Campuses:

Mining a Gene Expression Database

Wednesday, October 1, 2003 - 1:30pm - 2:20pm
Keller 3-180
Peter Munson (National Institutes of Health)
The now widespread interest in gene expression is motivated by the promise of important new findings in the context of disease or basic biology research. Because of cost constraints, most designed studies are relatively small, involving from 2 to 100 chips. Pooling results of studies allows one to compare expression across potentially 1000s of conditions, with greater promise of additional insights. The NIHLIMS database houses data from about 30 ongoing studies at NIH comprising about 1500 Affymetrix chips, and provides a platform for testing data mining aprpoaches.

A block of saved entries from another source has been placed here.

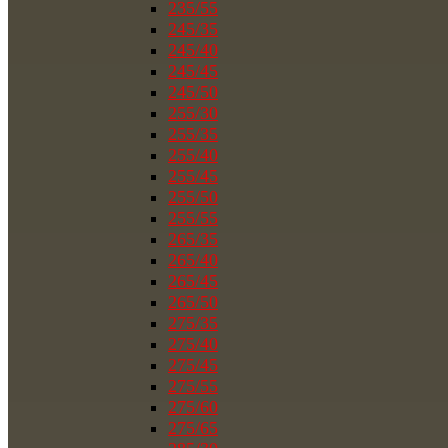
235/55
245/35
245/40
245/45
245/50
255/30
255/35
255/40
255/45
255/50
255/55
265/35
265/40
265/45
265/50
275/35
275/40
275/45
275/55
275/60
275/65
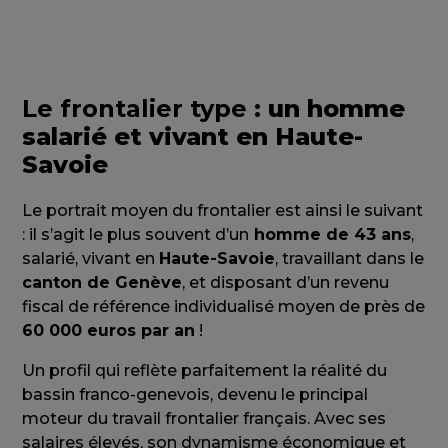
Le frontalier type
: un homme
salarié et vivant en Haute-
Savoie
Le portrait moyen du frontalier est ainsi le suivant
: il s’agit le plus souvent d’un
homme de 43 ans
,
salarié, vivant en
Haute-Savoie
, travaillant dans le
canton de Genève
, et disposant d’un revenu
fiscal de référence individualisé moyen de près de
60 000 euros par an
!
Un profil qui reflète parfaitement la réalité du
bassin franco-genevois, devenu le principal
moteur du travail frontalier français. Avec ses
salaires élevés, son dynamisme économique et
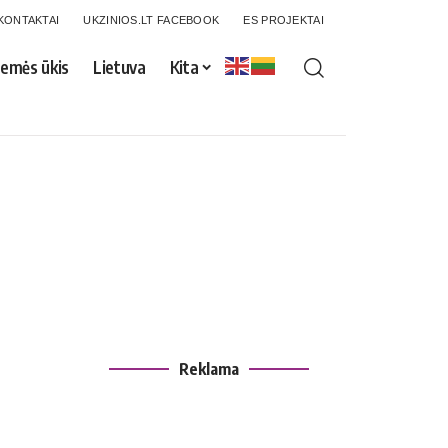
KONTAKTAI
UKZINIOS.LT FACEBOOK
ES PROJEKTAI
emės ūkis
Lietuva
Kita
Reklama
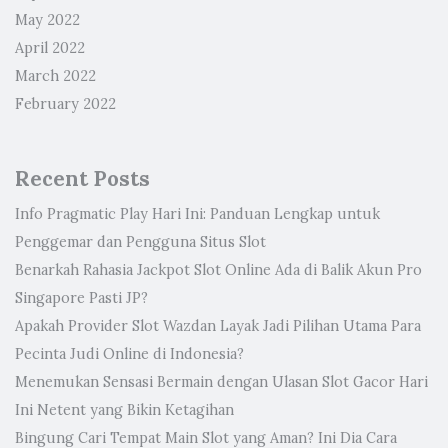
May 2022
April 2022
March 2022
February 2022
Recent Posts
Info Pragmatic Play Hari Ini: Panduan Lengkap untuk
Penggemar dan Pengguna Situs Slot
Benarkah Rahasia Jackpot Slot Online Ada di Balik Akun Pro
Singapore Pasti JP?
Apakah Provider Slot Wazdan Layak Jadi Pilihan Utama Para
Pecinta Judi Online di Indonesia?
Menemukan Sensasi Bermain dengan Ulasan Slot Gacor Hari
Ini Netent yang Bikin Ketagihan
Bingung Cari Tempat Main Slot yang Aman? Ini Dia Cara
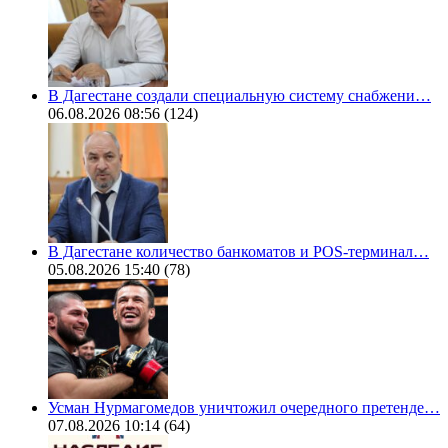
В Дагестане создали специальную систему снабжени…
06.08.2026 08:56
(124)
В Дагестане количество банкоматов и POS-терминал…
05.08.2026 15:40
(78)
Усман Нурмагомедов уничтожил очередного претенде…
07.08.2026 10:14
(64)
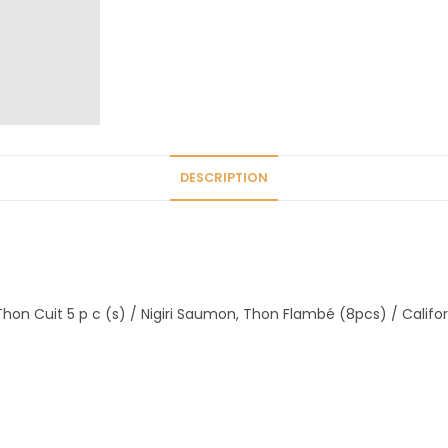
DESCRIPTION
 Thon Cuit 5 p c (s) / Nigiri Saumon, Thon Flambé (8pcs) / Calif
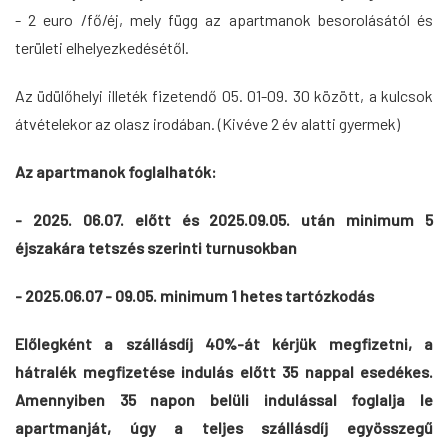
- 2
euro /fő/éj, mely függ az apartmanok besorolásától és
területi elhelyezkedésétől.
Az üdülőhelyi illeték fizetendő 05. 01-09. 30 között, a kulcsok
átvételekor az olasz irodában. (Kivéve 2 év alatti gyermek)
Az apartmanok foglalhatók:
- 2025
. 06.07. előtt és 2025.09.05. után minimum 5
éjszakára tetszés szerinti turnusokban
- 2025.06.07 - 09.05.
minimum 1 hetes tartózkodás
Előlegként a szállásdíj 40%-át kérjük megfizetni, a
hátralék megfizetése indulás előtt 35 nappal esedékes.
Amennyiben 35 napon belüli indulással foglalja le
apartmanját, úgy a teljes szállásdíj egyösszegű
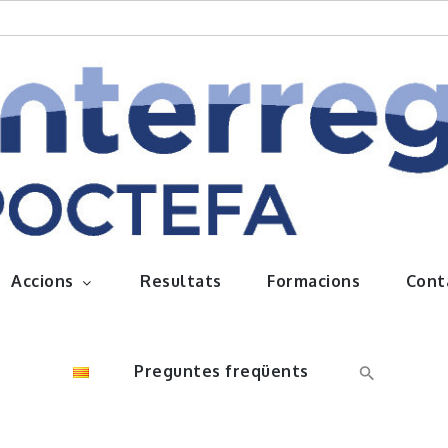
queños frutos
Accions
Resultats
Formacions
Cont
Preguntes freqüents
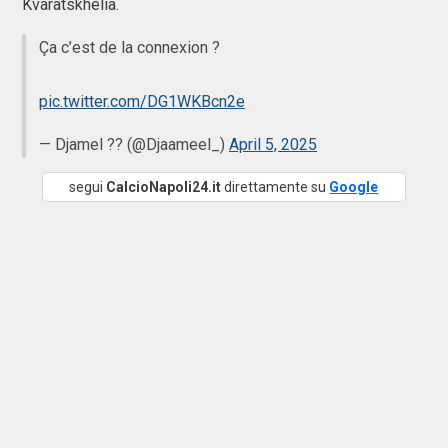
Kvaratskhelia.
Ça c’est de la connexion ?
pic.twitter.com/DG1WKBcn2e
— Djamel ?? (@Djaameel_)
April 5, 2025
segui
CalcioNapoli24.it
direttamente su
Google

Serious data comparability challenges are encountered here, some of which can be addressed with appropriate data normalization. We investigate factors which distinguish patterns of expression. In addition to many technical factors, the cell or tissue type from which mRNA is prepared seems to be a primary source of variability. As a consequence, tissue specific genes can be identified by this approach. Limited demographic information may be available permitting, for example, the determination of gender-specific gene expression patterns. In one particular study, the identification of tissue specific genes in human was compared to tissue specific genes in rodent for the homologous tissue, allowing for an evolutionary comparison of the relevant expression mechanisms.

We discuss several of the statistical techniques needed to compare data across studies, and present a list of challenges now facing data miners.